Having returned as a co-host of the network’s Daytime Emmy-winning weekday talk show “The View,” she has become a game-show host as well, as the new Thursday entry “The Chase” premieres Jan. 7. In each episode, three contestants face off against top-winning “Jeopardy!’’ alumni James Holzhauer, Ken Jennings and Brad Rutter — and the typically sunny Haines laughs that she feels smarter simply by standing there.

“Games are nostalgic for me,” she says. “When my family has gotten together, we’ve always played games … everything from Taboo to Trivial Pursuit, you name it. There’s a unifying goodness to a game; there’s competition, but if you get lost in that, you’ll miss the beauty of the game. It truly is a journey, not a destination.”

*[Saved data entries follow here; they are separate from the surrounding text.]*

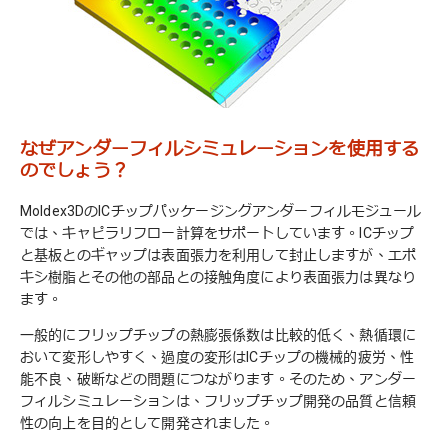
なぜアンダーフィルシミュレーションを使用する
のでしょう？
Moldex3DのICチップパッケージングアンダーフィルモジュール
では、キャピラリフロー計算をサポートしています。ICチップ
と基板とのギャップは表面張力を利用して封止しますが、エポ
キシ樹脂とその他の部品との接触角度により表面張力は異なり
ます。
一般的にフリップチップの熱膨張係数は比較的低く、熱循環に
おいて変形しやすく、過度の変形はICチップの機械的疲労、性
能不良、破断などの問題につながります。そのため、アンダー
フィルシミュレーションは、フリップチップ開発の品質と信頼
性の向上を目的として開発されました。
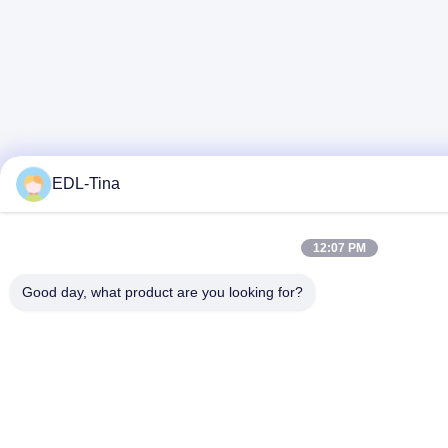
EDL-Tina
12:07 PM
Good day, what product are you looking for?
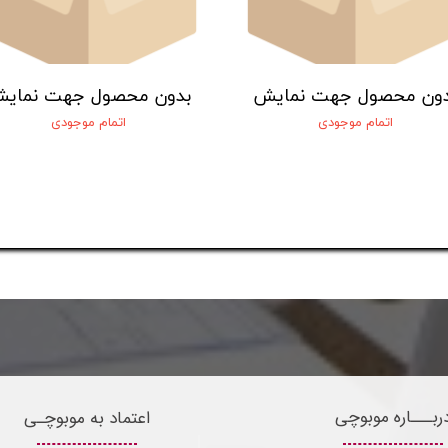
دون محصول جهت نمایش
بدون محصول جهت نمای
اتمام موجودی
اتمام موجودی
ربـــاره موبوچی
اعتماد به موبوچـی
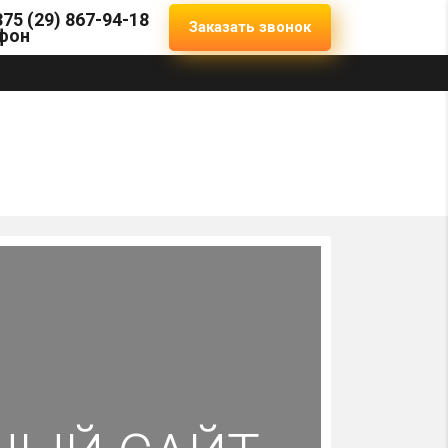
375 (29) 867-94-18
Заказать звонок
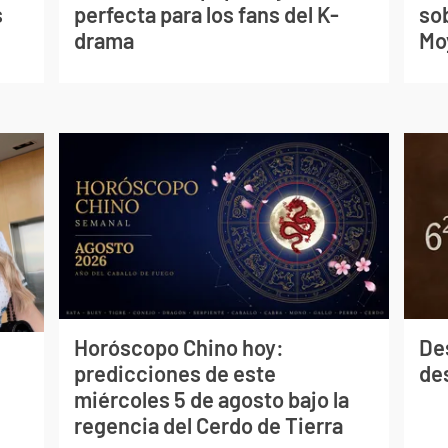
s
perfecta para los fans del K-
so
drama
Mo
Horóscopo Chino hoy:
De
predicciones de este
des
miércoles 5 de agosto bajo la
regencia del Cerdo de Tierra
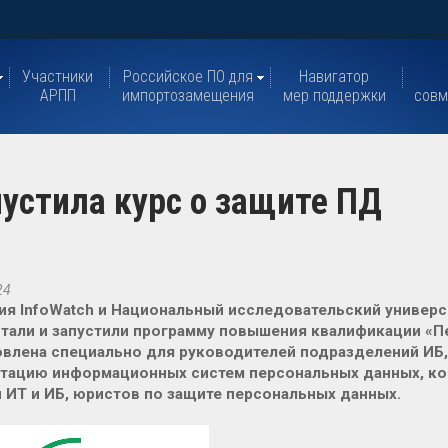
Участники
Российское ПО для
Навигатор
АРПП
импортозамещения
мер поддержки
совм
пустила курс о защите ПД
24
я InfoWatch и Национальный исследовательский универ
тали и запустили программу повышения квалификации «П
влена специально для руководителей подразделений ИБ,
атацию информационных систем персональных данных, ко
 ИТ и ИБ, юристов по защите персональных данных.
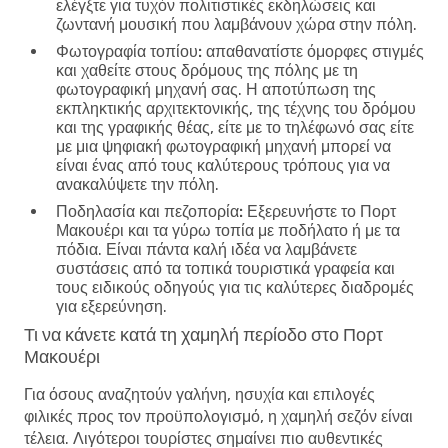
ελέγξτε για τυχόν πολιτιστικές εκδηλώσεις και
ζωντανή μουσική που λαμβάνουν χώρα στην πόλη.
Φωτογραφία τοπίου:
απαθανατίστε όμορφες στιγμές
και χαθείτε στους δρόμους της πόλης με τη
φωτογραφική μηχανή σας. Η αποτύπωση της
εκπληκτικής αρχιτεκτονικής, της τέχνης του δρόμου
και της γραφικής θέας, είτε με το τηλέφωνό σας είτε
με μια ψηφιακή φωτογραφική μηχανή μπορεί να
είναι ένας από τους καλύτερους τρόπους για να
ανακαλύψετε την πόλη.
Ποδηλασία και πεζοπορία:
Εξερευνήστε το Πορτ
Μακουέρι και τα γύρω τοπία με ποδήλατο ή με τα
πόδια. Είναι πάντα καλή ιδέα να λαμβάνετε
συστάσεις από τα τοπικά τουριστικά γραφεία και
τους ειδικούς οδηγούς για τις καλύτερες διαδρομές
για εξερεύνηση.
Τι να κάνετε κατά τη χαμηλή περίοδο στο Πορτ
Μακουέρι
Για όσους αναζητούν γαλήνη, ησυχία και επιλογές
φιλικές προς τον προϋπολογισμό, η χαμηλή σεζόν είναι
τέλεια. Λιγότεροι τουρίστες σημαίνει πιο αυθεντικές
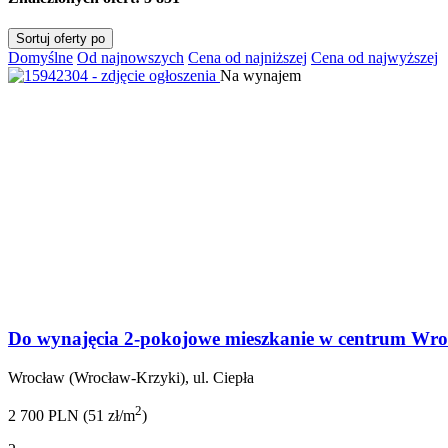
Sortuj oferty po
Domyślne
Od najnowszych
Cena od najniższej
Cena od najwyższej
Na wynajem
Do wynajęcia 2-pokojowe mieszkanie w centrum Wro
Wrocław (Wrocław-Krzyki), ul. Ciepła
2
2 700 PLN (51 zł/m
)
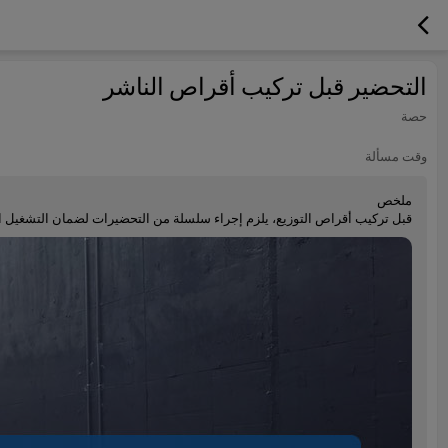
التحضير قبل تركيب أقراص الناشر
حصة
وقت مسألة
ملخص
قبل تركيب أقراص التوزيع، يلزم إجراء سلسلة من التحضيرات لضمان التشغيل ال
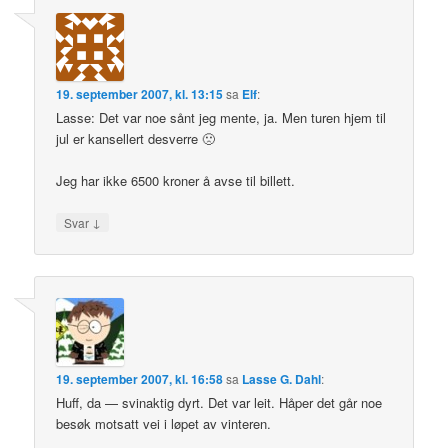
19. september 2007, kl. 13:15
sa
Elf
:
Lasse: Det var noe sånt jeg mente, ja. Men turen hjem til
jul er kansellert desverre 🙁
Jeg har ikke 6500 kroner å avse til billett.
↓
Svar
19. september 2007, kl. 16:58
sa
Lasse G. Dahl
:
Huff, da — svinaktig dyrt. Det var leit. Håper det går noe
besøk motsatt vei i løpet av vinteren.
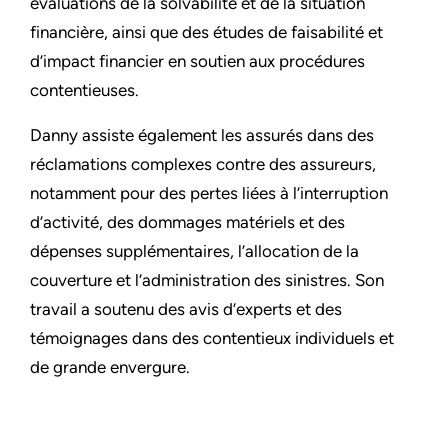
évaluations de la solvabilité et de la situation
financière, ainsi que des études de faisabilité et
d’impact financier en soutien aux procédures
contentieuses.
Danny assiste également les assurés dans des
réclamations complexes contre des assureurs,
notamment pour des pertes liées à l’interruption
d’activité, des dommages matériels et des
dépenses supplémentaires, l’allocation de la
couverture et l’administration des sinistres. Son
travail a soutenu des avis d’experts et des
témoignages dans des contentieux individuels et
de grande envergure.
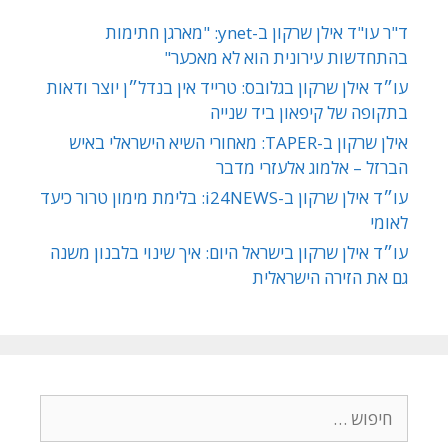
ד"ר עו"ד אילן שרקון ב-ynet: "מארגן חתימות
בהתחדשות עירונית הוא לא מאכער"
עו״ד אילן שרקון בגלובס: טרייד אין בנדל״ן יוצר ודאות
בתקופה של קיפאון ביד שנייה
אילן שרקון ב-TAPER: מאחורי השיא הישראלי באיש
הברזל – אלמוג אלעזרי מדבר
עו״ד אילן שרקון ב-i24NEWS: בלימת מימון טרור כיעד
לאומי
עו״ד אילן שרקון בישראל היום: איך שינוי בלבנון משנה
גם את הזירה הישראלית
חיפוש:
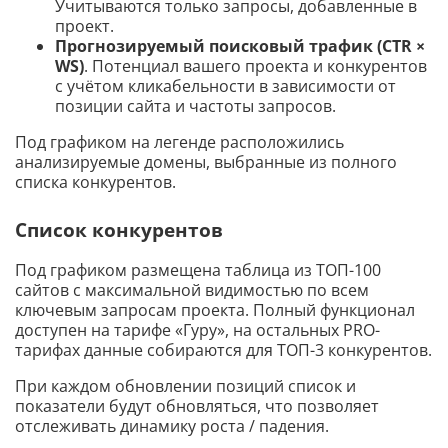
Учитываются только запросы, добавленные в
проект.
Прогнозируемый поисковый трафик (CTR ×
WS)
. Потенциал вашего проекта и конкурентов
с учётом кликабельности в зависимости от
позиции сайта и частоты запросов.
Под графиком на легенде расположились
анализируемые домены, выбранные из полного
списка конкурентов.
Список конкурентов
Под графиком размещена таблица из ТОП-100
сайтов с максимальной видимостью по всем
ключевым запросам проекта. Полный функционал
доступен на тарифе «Гуру», на остальных PRO-
тарифах данные собираются для ТОП-3 конкурентов.
При каждом обновлении позиций список и
показатели будут обновляться, что позволяет
отслеживать динамику роста / падения.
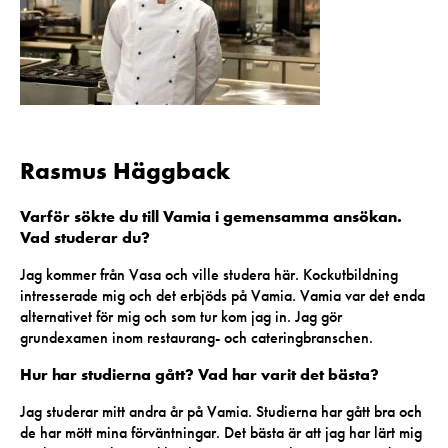
Rasmus Häggback
Varför sökte du till Vamia i gemensamma ansökan.
Vad studerar du?
Jag kommer från Vasa och ville studera här. Kockutbildning
intresserade mig och det erbjöds på Vamia. Vamia var det enda
alternativet för mig och som tur kom jag in. Jag gör
grundexamen inom restaurang- och cateringbranschen.
Hur har studierna gått? Vad har varit det bästa?
Jag studerar mitt andra år på Vamia. Studierna har gått bra och
de har mött mina förväntningar. Det bästa är att jag har lärt mig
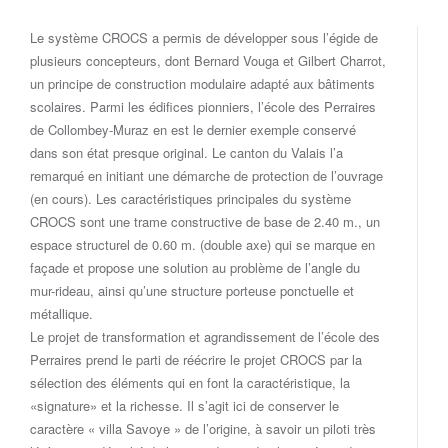
Le système CROCS a permis de développer sous l’égide de
plusieurs concepteurs, dont Bernard Vouga et Gilbert Charrot,
un principe de construction modulaire adapté aux bâtiments
scolaires. Parmi les édifices pionniers, l’école des Perraires
de Collombey-Muraz en est le dernier exemple conservé
dans son état presque original. Le canton du Valais l’a
remarqué en initiant une démarche de protection de l’ouvrage
(en cours). Les caractéristiques principales du système
CROCS sont une trame constructive de base de 2.40 m., un
espace structurel de 0.60 m. (double axe) qui se marque en
façade et propose une solution au problème de l’angle du
mur-rideau, ainsi qu’une structure porteuse ponctuelle et
métallique.
Le projet de transformation et agrandissement de l’école des
Perraires prend le parti de réécrire le projet CROCS par la
sélection des éléments qui en font la caractéristique, la
«signature» et la richesse. Il s’agit ici de conserver le
caractère « villa Savoye » de l’origine, à savoir un piloti très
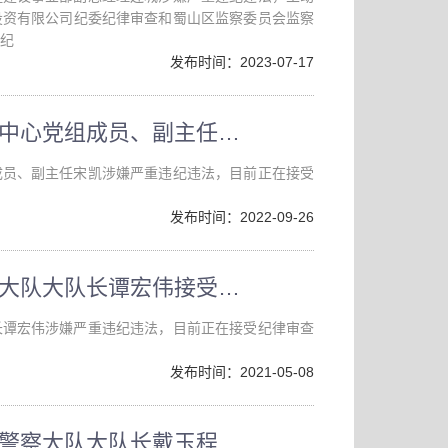
投资有限公司纪委纪律审查和蜀山区监察委员会监察
纪
发布时间：2023-07-17
合肥市蜀山区房屋征收管理中心党组成员、副主任宋凯接受纪律审查和监察调查
成员、副主任宋凯涉嫌严重违纪违法，目前正在接受
发布时间：2022-09-26
合肥市蜀山区人民法院法警大队大队长谭宏伟接受纪律审查和监察调查
长谭宏伟涉嫌严重违纪违法，目前正在接受纪律审查
发布时间：2021-05-08
合肥市公安局瑶海分局刑事警察大队大队长戴玉程 接受纪律审查和监察调查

Haines admits she marveled at her former daytime co-host Michael Strahan doing ABC’s “The $100,000 Pyramid”: “I was like, ‘I can’t believe people get paid to do that.’ When I got the opportunity to do ‘The Chase,’ the show got the last laugh on me. My two siblings called and said, ‘You hate trivia!’ And I said, ‘I know!’ To clarify ‘hate,’ I don’t like playing trivia, but I like witnessing it — so being a host is the perfect spot to watch these geniuses.”
In fact, the “genius” aspect lured Haines to join “The Chase.” She attests, “I love smart people, and I love learning. I always enjoyed school, and to be around people I use as my personal Google … when I was on the set, I’d scream up to them, ‘What does “eponymous” mean?’ I’d just ask them everything.”
A big plus for Haines was the caliber of “The Chase’s” contestants. “I didn’t know you could find people who were so smart and also so relatable, you wanted them to win,” she reflects. “It was just a good-on-good sandwich.”

With the inauguration of President-elect Joseph Biden imminent, political discussions remain prominent on “The View,” but Haines is glad that more of the fun of the show has returned in recent weeks. She notes that once the election results were confirmed officially, she felt “a relief I didn’t realize I was carrying. I could kind of breathe again. The temperature of this country has been sad and scary.
“People can disagree with me politically,” adds Haines, “but I think we all can agree that the rhetoric of the last four years wasn’t even partisan, it was out of the realm of what we’d ever seen before. I want to go back to the days of productive conversation. I just feel hopeful in general about seeing a better future.”